Even under the old bastardy statute the fact that the child was begotten or was born in another jurisdiction, was held to be immaterial. McFadden v. Frye, supra. Davis v. Carpenter, 172 Mass. 167. The case of Commonwealth v. Acker, 197 Mass. 91, was a prosecution for neglect to support the defendant’s legitimate child under St. 1906, c. 501. He deserted his wife in Nova Scotia and came to this Commonwealth; but the child remained in Canada. What was said by Knowlton, C. J., in that case (page 93) is equally applicable to the defence of non-residence in the case at bar. “There is nothing either in the words or the *595object of the statute that should limit its application to cases where the neglected person happens to be in this Commonwealth at the time of the neglect, or at the time of the prosecution for it. ‘ A person domiciled in this Commonwealth is amenable to the statute, whether his minor child is here when the wrong upon him is committed, or has been carried out of the Commonwealth by his father, or has been left by him in another State or country, if, while residing and having his domicil here, he unreasonably neglects to provide for the child. The offender is here, within our jurisdiction. While residing here he ought to make provision for the support of his wife and minor children, whether they are here or elsewhere. If he fails to do this, his neglect of duty occurs here, without reference to a place where the proper performance of his duty would confer benefits.” In Roy v. Poulin, 105 Maine, 411, where a non-resident mother maintained filiation proceedings against a resident of that State, although the child was begotten and born in another State, it was said by Emery, C. J., “The father of an illegitimate child is certainly under a moral obligation to assist the mother in its maintenance. Our statute makes the obligation legal and enforceable. The moral duty is made a legal one, and we see no good reason why our courts may not enforce it, if the father is subject to our jurisdiction and the mother submits herself to it. . . . The statute does not limit the remedy to residents.” A like result has been reached in other jurisdictions, where the defendant was within the jurisdiction of the State, and the mother was a non-resident. Moore v. State, 47 Kans. 772. Mings v. People, 111 Ill. 98. Hawley v. State, 69 Ind. 98. McGary v. Bevington, 41 Ohio St. 280.

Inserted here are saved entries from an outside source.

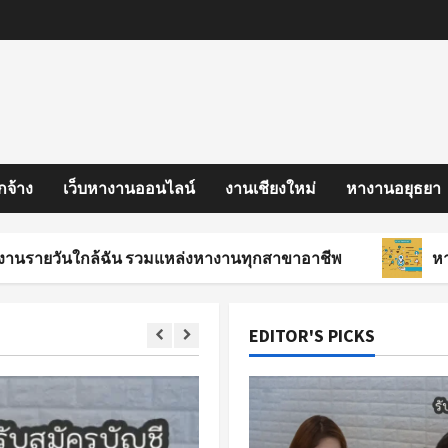
กจ้าง
เว็บหางานออนไลน์
งานเชียงใหม่
หางานอยุธยา
นใกล้ฉัน รวมแหล่งหางานทุกสาขาอาชีพ
หางานสงขลา
EDITOR'S PICKS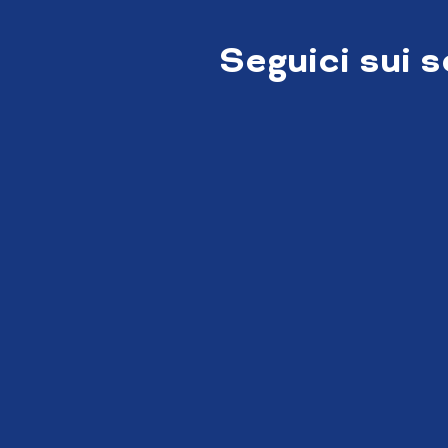
Seguici sui 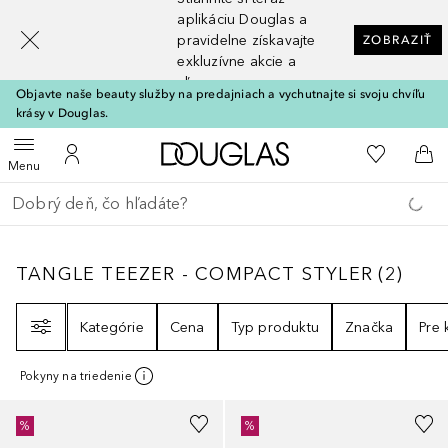
[navigation.slideout.screenreader]
aplikáciu Douglas a
pravidelne získavajte
ZOBRAZIŤ
exkluzívne akcie a
zľavy
Objavte naše beauty služby na predajniach a vychutnajte si svoju chvíľu
krásy v Douglas.
Domov
Do môjho 
Otvoriť menu
Do môjho účtu
Do 
Menu
Choď späť
Vykonajte vyhľadávanie
TANGLE TEEZER - COMPACT STYLER
2
VÝS
TANGLE TEEZER - COMPACT STYLER
(
2
)
Filter
Kategórie
Cena
Typ produktu
Značka
Pre
Pokyny na triedenie
%
%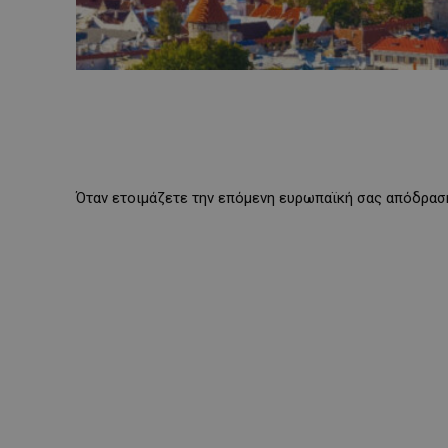
Όταν ετοιμάζετε την επόμενη ευρωπαϊκή σας απόδραση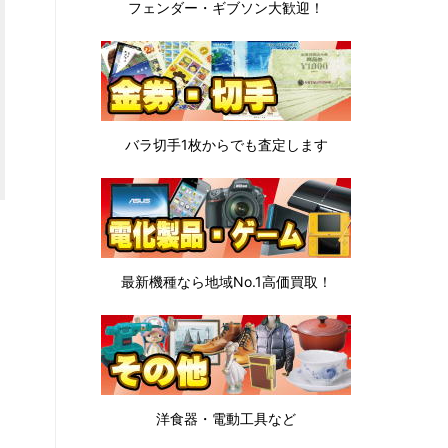
フェンダー・ギブソン
大歓迎！
バラ切手1枚から
でも査定します
最新機種なら地域No.1高価買取！
洋食器・電動工具など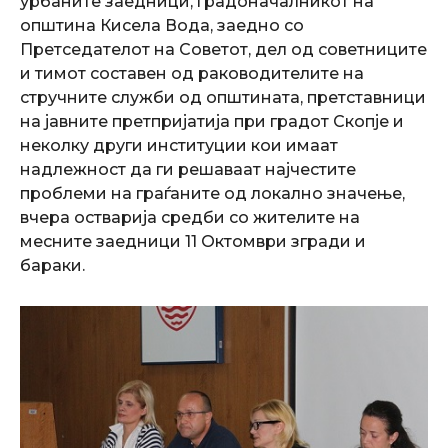
урбаните заедници, градоначалникот на
општина Кисела Вода, заедно со
Претседателот на Советот, дел од советниците
и тимот составен од раководителите на
стручните служби од општината, претставници
на јавните претпријатија при градот Скопје и
неколку други институции кои имаат
надлежност да ги решаваат најчестите
проблеми на граѓаните од локално значење,
вчера остварија средби со жителите на
месните заедници 11 Октомври згради и
бараки.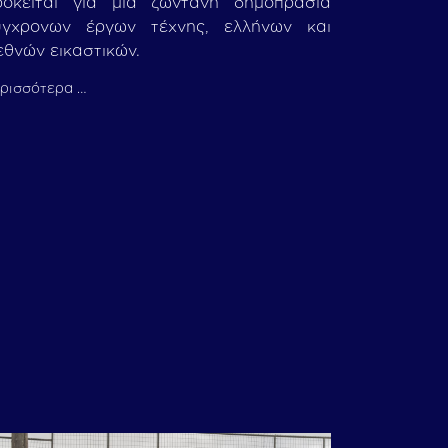
ρόκειται για μία ζωντανή δημοπρασία
ύγχρονων έργων τέχνης, ελλήνων και
εθνών εικαστικών.
ρισσότερα …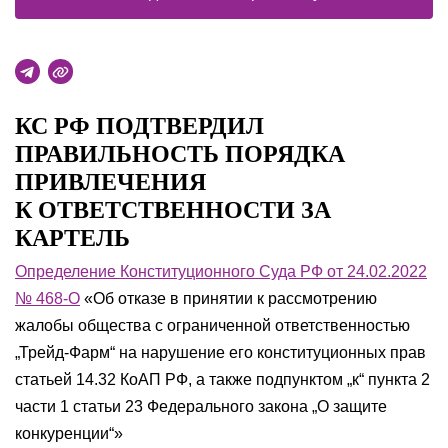
КС РФ ПОДТВЕРДИЛ
ПРАВИЛЬНОСТЬ ПОРЯДКА
ПРИВЛЕЧЕНИЯ
К ОТВЕТСТВЕННОСТИ ЗА
КАРТЕЛЬ
Определение Конституционного Суда РФ от 24.02.2022
№ 468-О
«Об отказе в принятии к рассмотрению
жалобы общества с ограниченной ответственностью
„Трейд-Фарм“ на нарушение его конституционных прав
статьей 14.32 КоАП РФ, а также подпунктом „к“ пункта 2
части 1 статьи 23 Федерального закона „О защите
конкуренции“»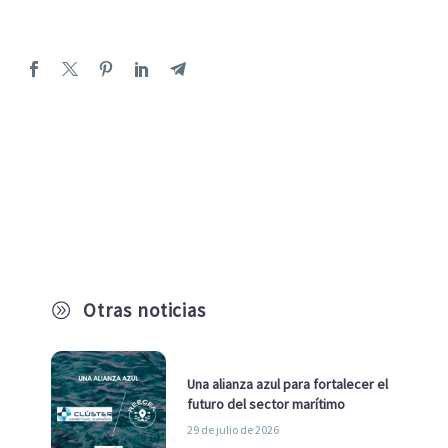
Otras noticias
A
Una alianza azul para fortalecer el
futuro del sector marítimo
29 de julio de 2026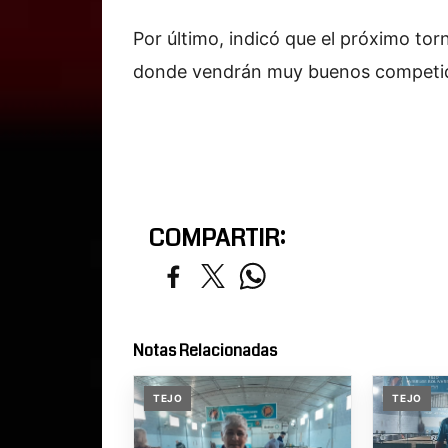
Por último, indicó que el próximo tor
donde vendrán muy buenos competid
COMPARTIR:
Notas Relacionadas
TEJO
TEJO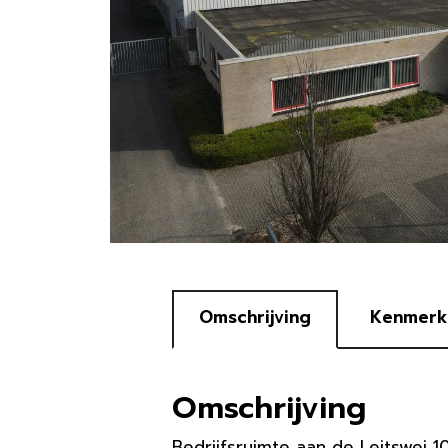
Omschrijving
Kenmerk
Omschrijving
Bedrijfsruimte aan de Leitswei 10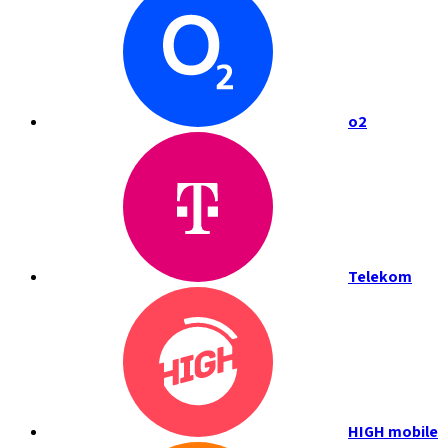
o2
Telekom
HIGH mobile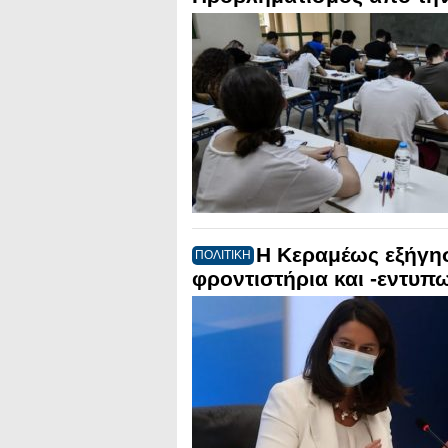
Η Κεραμέως εξήγησ
ΠΟΛΙΤΙΚΗ
φροντιστήρια και -εντυπω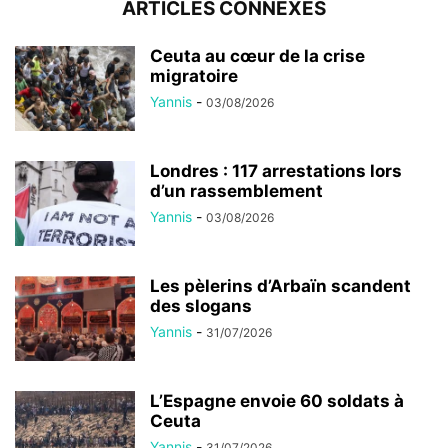
ARTICLES CONNEXES
Ceuta au cœur de la crise
migratoire
Yannis
-
03/08/2026
Londres : 117 arrestations lors
d’un rassemblement
Yannis
-
03/08/2026
Les pèlerins d’Arbaïn scandent
des slogans
Yannis
-
31/07/2026
L’Espagne envoie 60 soldats à
Ceuta
Yannis
-
31/07/2026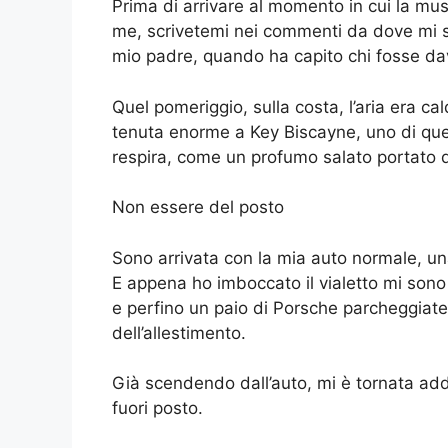
Prima di arrivare al momento in cui la music
me, scrivetemi nei commenti da dove mi st
mio padre, quando ha capito chi fosse dav
Quel pomeriggio, sulla costa, l’aria era c
tenuta enorme a Key Biscayne, uno di quei 
respira, come un profumo salato portato d
Non essere del posto
Sono arrivata con la mia auto normale, un
E appena ho imboccato il vialetto mi sono
e perfino un paio di Porsche parcheggiate
dell’allestimento.
Già scendendo dall’auto, mi è tornata add
fuori posto.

Practical difficulties and serious questions may arise under some of the provisions of the statute when applied to other and different facts. But on the facts existing in this case we are of the opinion that the court had jurisdiction to entertain the complaint against the defendant, to adjudge him to be the father of the child, and to make the order for the payment of money. That disposes of the defendant’s exceptions.

Exceptions overruled.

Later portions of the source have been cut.